En algún momento, cuando la luz caprichosa y esquiva se hacía hueco entre las rendijas, ella se giraba para mirarle desde arriba, iluminando con aquellas lagunas verdes los motivos y porqués de aquel camino. Era una simple cuestión de supervivencia, una subida por la vida estrecha y puta, como ella, y maravillosa como no podía ser de otra manera. Las caderas cimbreaban, a propósito, enseñando otro camino para las manos, eligiendo el momento para asirlas y clavar el piolet de sus dedos en ellas. Se erigía así en una vía abierta, un camino disponible y libre para que con su antojo, ese perverso y despiadado, pudiera ralentizar la subida y violarla mientras estampaba su cara contra la madera y se deleitaba escuchando los gruñidos en sus oídos, esperando que la saliva entrase por su boca con el mismo ardor que su polla lo hacía en su culo.

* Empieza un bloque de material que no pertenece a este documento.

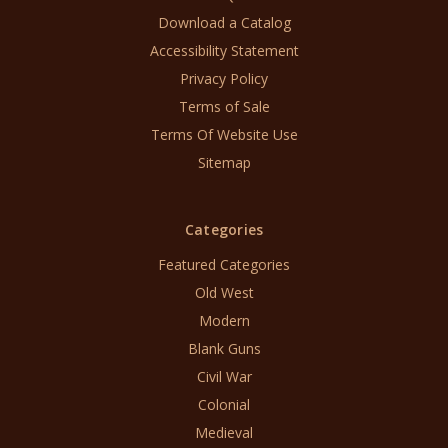
Download a Catalog
Accessibility Statement
Privacy Policy
Terms of Sale
Terms Of Website Use
Sitemap
Categories
Featured Categories
Old West
Modern
Blank Guns
Civil War
Colonial
Medieval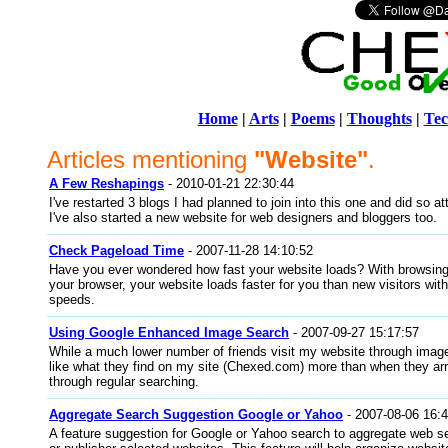
Home
|
Arts
|
Poems
|
Thoughts
|
Tec
Articles mentioning
"Website"
.
A Few Reshapings
- 2010-01-21 22:30:44
I've restarted 3 blogs I had planned to join into this one and did so a
I've also started a new website for web designers and bloggers too.
Check Pageload Time
- 2007-11-28 14:10:52
Have you ever wondered how fast your website loads? With browsing 
your browser, your website loads faster for you than new visitors wi
speeds.
Using Google Enhanced Image Search
- 2007-09-27 15:17:57
While a much lower number of friends visit my website through image
like what they find on my site (Chexed.com) more than when they a
through regular searching.
Aggregate Search Suggestion Google or Yahoo
- 2007-08-06 16:
A feature suggestion for Google or Yahoo search to aggregate web se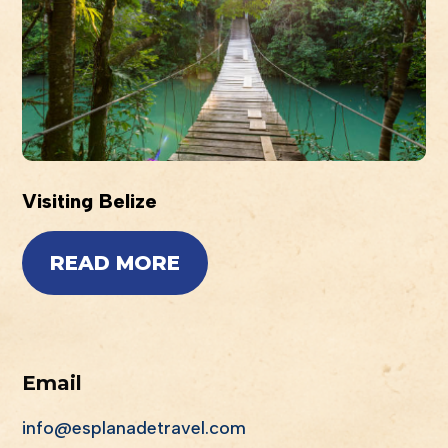
Visiting Belize
READ MORE
Email
info@esplanadetravel.com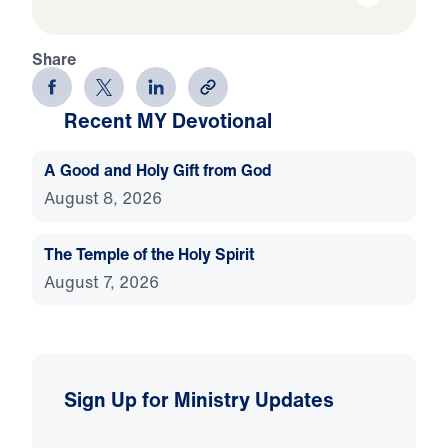
Share
Recent MY Devotional
A Good and Holy Gift from God
August 8, 2026
The Temple of the Holy Spirit
August 7, 2026
Sign Up for Ministry Updates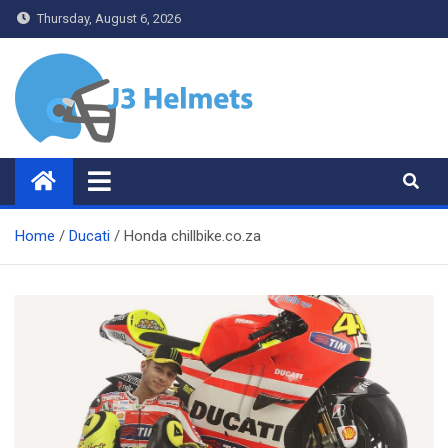
Skip
Thursday, August 6, 2026
to
content
J3 Helmets
Bike Accessories
Home
Ducati
Honda chillbike.co.za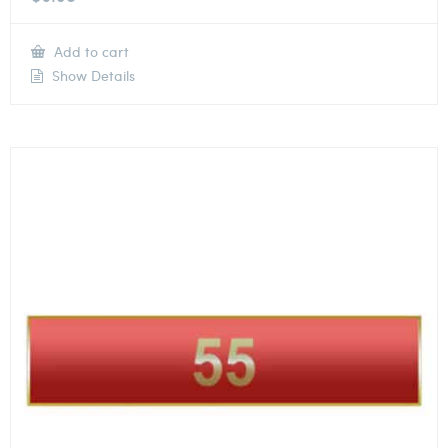
Add to cart
Show Details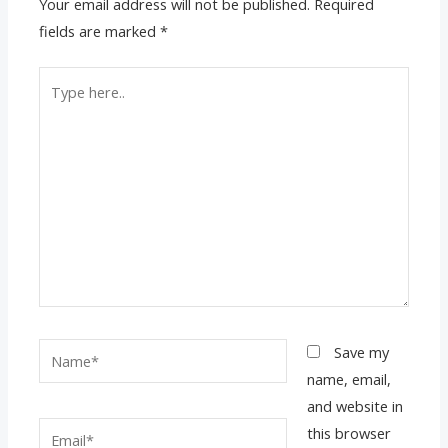
Your email address will not be published.
Required
fields are marked
*
Type
here..
Name*
Save my
name, email,
and website in
Email*
this browser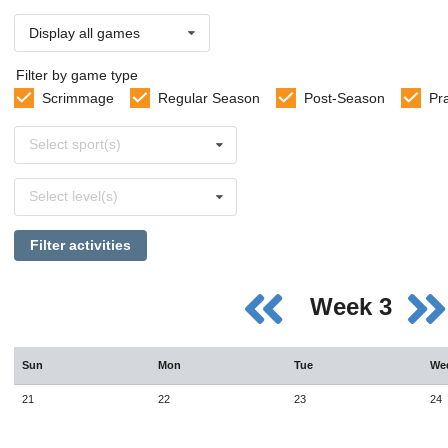
Display all games
Filter by game type
Scrimmage
Regular Season
Post-Season
Pr
Select
Select sport(s)
sports
Select
Select level(s)
levels
Filter activities
Week 3
Sun
Mon
Tue
We
21
22
23
24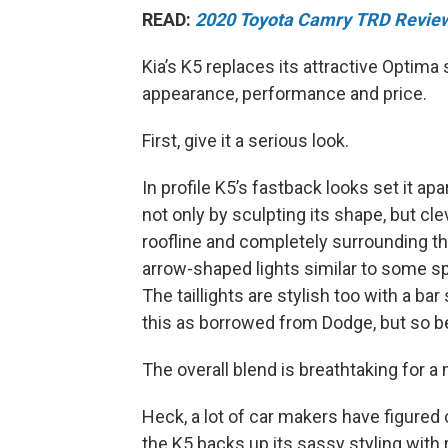
READ:
2020 Toyota Camry TRD Revie
Kia’s K5 replaces its attractive Optima
appearance, performance and price.
First, give it a serious look.
In profile K5’s fastback looks set it ap
not only by sculpting its shape, but cl
roofline and completely surrounding t
arrow-shaped lights similar to some sp
The taillights are stylish too with a b
this as borrowed from Dodge, but so be 
The overall blend is breathtaking for 
Heck, a lot of car makers have figured o
the K5 backs up its sassy styling with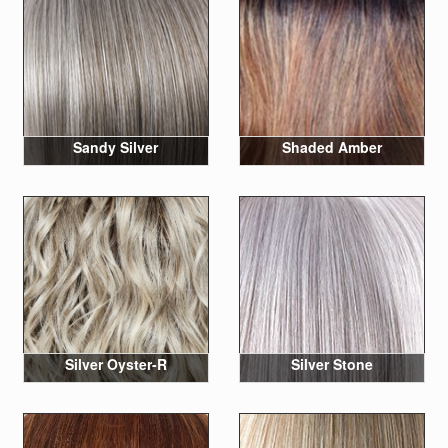
Sandy Silver
Shaded Amber
Silver Oyster-R
Silver Stone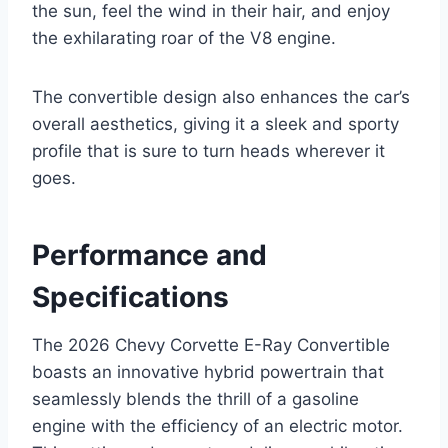
the sun, feel the wind in their hair, and enjoy
the exhilarating roar of the V8 engine.
The convertible design also enhances the car’s
overall aesthetics, giving it a sleek and sporty
profile that is sure to turn heads wherever it
goes.
Performance and
Specifications
The 2026 Chevy Corvette E-Ray Convertible
boasts an innovative hybrid powertrain that
seamlessly blends the thrill of a gasoline
engine with the efficiency of an electric motor.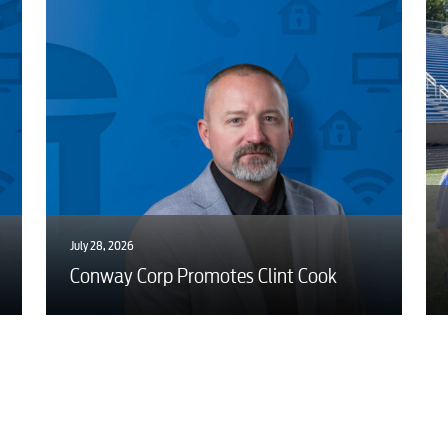
July 28, 2026
Conway Corp Promotes Clint Cook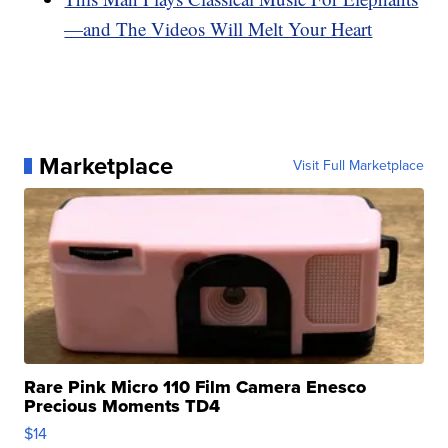
—and The Videos Will Melt Your Heart
Marketplace
Visit Full Marketplace
Rare Pink Micro 110 Film Camera Enesco
Precious Moments TD4
$14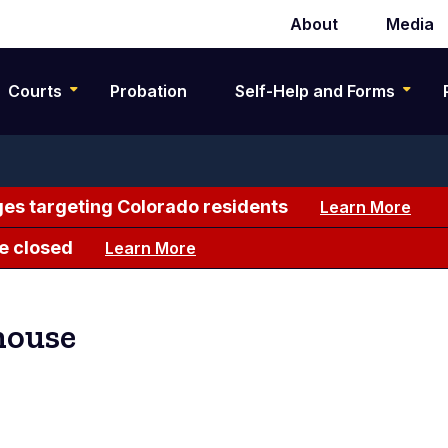
About
Media
Secondary
navigation
Courts
Probation
Self-Help and Forms
es targeting Colorado residents
Learn More
e closed
Learn More
house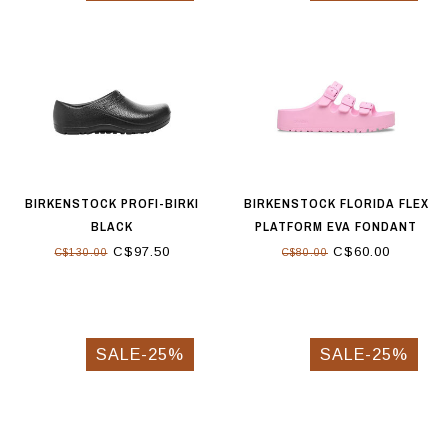
BIRKENSTOCK PROFI-BIRKI
BIRKENSTOCK FLORIDA FLEX
BLACK
PLATFORM EVA FONDANT
PINK
C$97.50
C$60.00
C$130.00
C$80.00
SALE-25%
SALE-25%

La vida se complicaba, el aire se enrarecía, la edad machacaba los huesos pero el sonido de los tacones continuaba ascendiendo, deseando encontrar la cima. Arrastrándose él, clavando los dientes en los tobillos y en aquella dignidad hecha mujer, salida de un barro perfecto por mucho que desease que fuera su costilla. Intratable, indomable y salvaje, pausada y caprichosa, arañando con las uñas rojas el pecho que tanto calor le había dado, llegaron a la cima.

Volvería subir contigo infinitas veces, le dijo ella sonriendo exhausta. Un aullido de vida brotó de aquella garganta que tantas veces le había ordenado y muchas más había guardado silencio. Es mejor descubrir infinitos caminos que recorrer el mismo infinitas veces, le contestó él con la cabeza apoyada en su pecho.